The merger, the plans for which were announced in February of 2012, is expected to be completed by December.
As part of the agreement, the new combined airline will lead to a reduction in service at Ronald Reagan Washington National Airport. The company says that the merger will lead to 44 fewer daily departures from DCA.
"There is much more work ahead of us, but we're energized by the challenge and look forward to competing vigorously in the ever-changing global marketplace," American Airlines president and CEO Tom Horton said.
The settlement reached Tuesday still requires approval by a federal judge in Washington.
In total, the merged airline will give up 52 slot pairs at Reagan, 17 at New York's LaGuardia Airport and several flights out of and into Boston Logan International Airport, Chicago O'Hare International Airport, Dallas' Love Field, Los Angeles International Airport and Miami International Airport.
Those slots, as per the agreement, would go to low-cost carriers in an attempt to offset the merger's impact.

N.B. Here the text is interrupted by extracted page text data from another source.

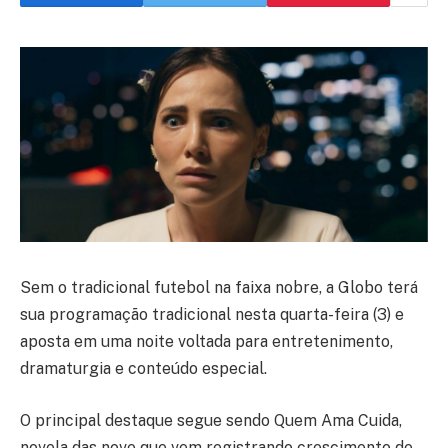
Sem o tradicional futebol na faixa nobre, a Globo terá
sua programação tradicional nesta quarta-feira (3) e
aposta em uma noite voltada para entretenimento,
dramaturgia e conteúdo especial.
O principal destaque segue sendo Quem Ama Cuida,
novela das nove que vem registrando crescimento de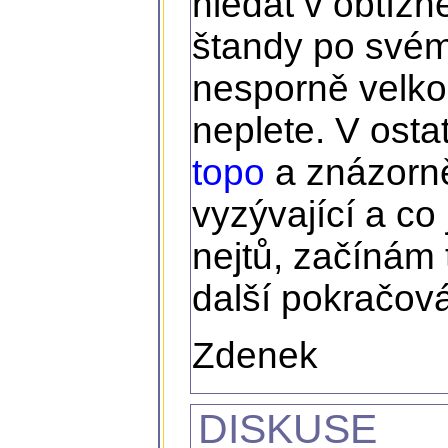
hledat v obtížn
štandy po svém
nesporně velko
neplete. V osta
topo
a znázorně
vyzývající a co
nejtů, začínám 
další pokračová
Zdenek
DISKUSE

"This mutual agreement ends a protracted period of ambiguity and provides the platform on which the future network of flights at Ronald Reagan Washington National Airport will be built," Metropolitan Washington Airports Authority officials said in a statement.
The combined airline will maintain hubs in Charlotte, New York (Kennedy), Los Angeles, Chicago (O'Hare), Philadelphia and Phoenix.
The Department of Justice was a party to a lawsuit that took issue with the merger. The agency, along with several states including Virginia and the District, to block the $11 billion merger in August.
Officials with the DOJ and the parties to the suit claimed that travelers and several airports, particularly Reagan, would be hurt by the merger.
Attorney General Eric Holder said the agreement would ensure more competition on nonstop and connecting routes throughout the country. The department called the slot and gate divestitures at key airports "groundbreaking."
The agreement announced Tuesday settled that suit, of which the DOJ, Arizona, Florida, Michigan, Tennessee, Pennsylvania, Virginia and the District of Columbia.
"We are pleased to have this lawsuit behind us and look forward to building the new American Airlines together," US Airways CEO Doug Parker said in a statement. Parker will be the new CEO of the combined airline.
The American/US Airways merger is the latest in a line of major airline combinations that have taken place over the past several years.
In 2008, Northwest merged with Delta to become what was called, at the time, the world's largest airline by passenger traffic. In 2010, Southwest acquired AirTran, and in 2012, United completed its merger with Continental.
US Airways itself is the product of a merger; in 2005, the airline combined with America West Airlines.